Top Picks 2017: NMI Holdings
01/13/2017 6:00 am EST
My Top Pick for more speculative investors for the coming year is a provider of private mortgage insurance, notes Timothy Lutts, editor of Cabot Stock of the Week.
NMI Holdings (NMIH) was started in 2013 to take advantage of the opportunity presented by the collapse of the industry in the wake of the Great Recession
I think the company will do well over the coming year as the housing industry gains strength.
Fundamentally, the company boasts fast-growing revenues (up 142% in the latest quarter) and growing profit margins (17.4%).

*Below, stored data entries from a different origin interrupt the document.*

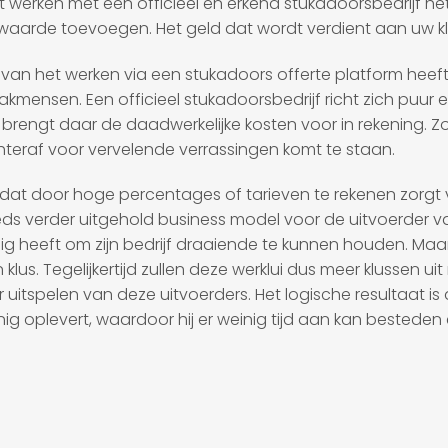
t werken met een officieel en erkend stukadoorsbedrijf he
ke waarde toevoegen. Het geld dat wordt verdient aan uw k
s van het werken via een stukadoors offerte platform heeft 
vakmensen. Een officieel stukadoorsbedrijf richt zich puu
brengt daar de daadwerkelijke kosten voor in rekening. Zo
chteraf voor vervelende verrassingen komt te staan.
m, dat door hoge percentages of tarieven te rekenen zorgt
ds verder uitgehold business model voor de uitvoerder van 
dig heeft om zijn bedrijf draaiende te kunnen houden. Maar
een klus. Tegelijkertijd zullen deze werklui dus meer klusse
aar uitspelen van deze uitvoerders. Het logische resultaat
ig oplevert, waardoor hij er weinig tijd aan kan besteden 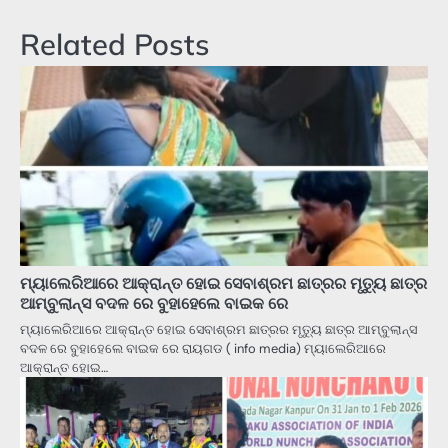
Related Posts
ମ୍ୟାଲେରିଆରେ ଆକ୍ରାନ୍ତ ହୋଇ ସେବାଶ୍ରମ ଛାତ୍ରର ମୃତ୍ୟୁ ଛାତ୍ର
ଆମ୍ବୁଲାନ୍ସ ବଦଳ ରେ ବୁହାହେଲେ ବାଇକ ରେ
ମ୍ୟାଲେରିଆରେ ଆକ୍ରାନ୍ତ ହୋଇ ସେବାଶ୍ରମ ଛାତ୍ରର ମୃତ୍ୟୁ ଛାତ୍ର ଆମ୍ବୁଲାନ୍ସ
ବଦଳ ରେ ବୁହାହେଲେ ବାଇକ ରେ ରାୟଗଡ ( info media) ମ୍ୟାଲେରିଆରେ
ଆକ୍ରାନ୍ତ ହୋଇ…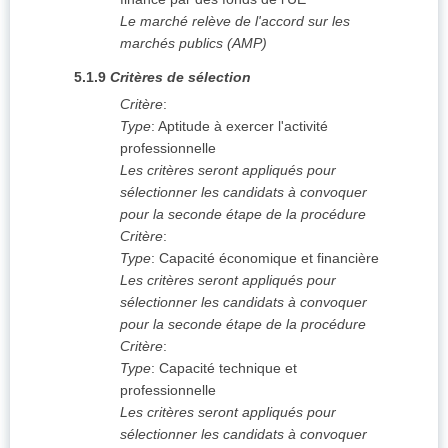
Le marché relève de l'accord sur les
marchés publics (AMP)
5.1.9
Critères de sélection
Critère
:
Type
:
Aptitude à exercer l'activité
professionnelle
Les critères seront appliqués pour
sélectionner les candidats à convoquer
pour la seconde étape de la procédure
Critère
:
Type
:
Capacité économique et financière
Les critères seront appliqués pour
sélectionner les candidats à convoquer
pour la seconde étape de la procédure
Critère
:
Type
:
Capacité technique et
professionnelle
Les critères seront appliqués pour
sélectionner les candidats à convoquer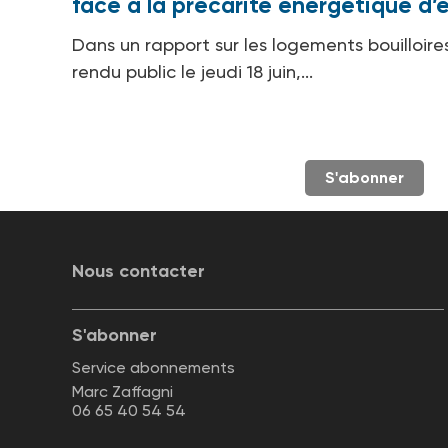
face à la précarité énergétique d’
Dans un rapport sur les logements bouilloire
rendu public le jeudi 18 juin,...
S'abonner
Nous contacter
S'abonner
Service abonnements
Marc Zaffagni
06 65 40 54 54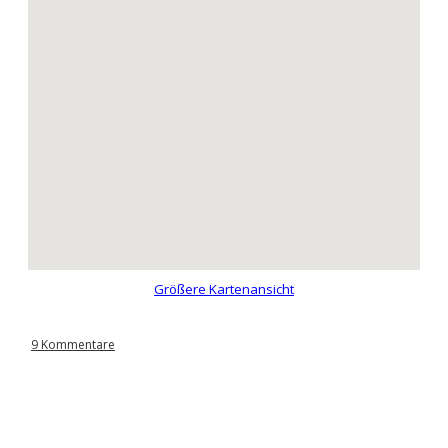
Größere Kartenansicht
9 Kommentare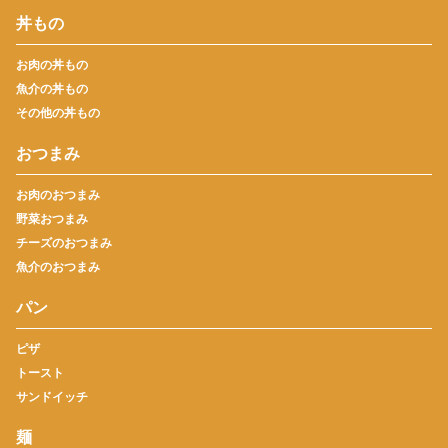
丼もの
お肉の丼もの
魚介の丼もの
その他の丼もの
おつまみ
お肉のおつまみ
野菜おつまみ
チーズのおつまみ
魚介のおつまみ
パン
ピザ
トースト
サンドイッチ
麺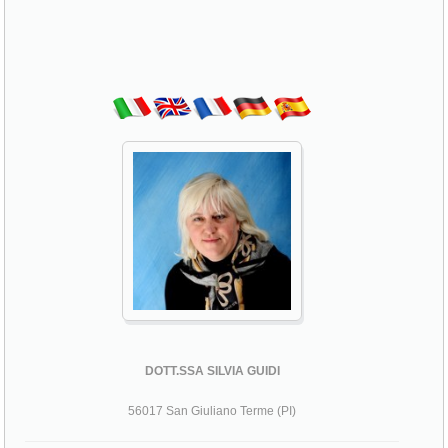
DOTT.SSA SILVIA GUIDI
56017 San Giuliano Terme (PI)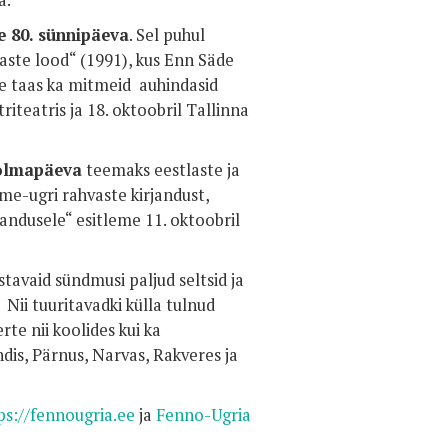
a.
e 80. sünnipäeva
. Sel puhul
aste lood“ (1991), kus Enn Säde
me taas ka mitmeid auhindasid
riteatris ja 18. oktoobril Tallinna
kolmapäeva
teemaks eestlaste ja
me-ugri rahvaste kirjandust,
jandusele“ e
sitleme 11. oktoobril
avaid sündmusi paljud seltsid ja
 Nii tuuritavadki külla tulnud
e nii koolides kui ka
dis, Pärnus, Narvas, Rakveres ja
ps://fennougria.ee
ja
Fenno-Ugria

NMI Holdings is still small in size ($35.5 million in revenue in the latest quarter) and that enables rapid growth. In fact, analysts are expecting earnings to jump 315% in 2017.
The risk profile of NMI’s clients is extremely low (80% of its borrowers have FICO scores above 720) and none are interest-only loans and none are zero-down payment.
As a result, NMI’s loss ratio (ratio of claims that have been paid divided by premiums earned) has hovered just below and above 2% during the past few quarters.
And, as interest rates climb in 2017, the company’s portfolio ($686 million portfolio in fixed income at the end of September, with a weighted-average A credit rating) should benefit.
Technically, the stock has been strong since July, climbing from $5 to $10 in December, and just breaking out into the double-digit levels that institutions prefer later in the month.
As with any low-priced stock, volatility should be expected, but intelligent buying on dips should pay off very well.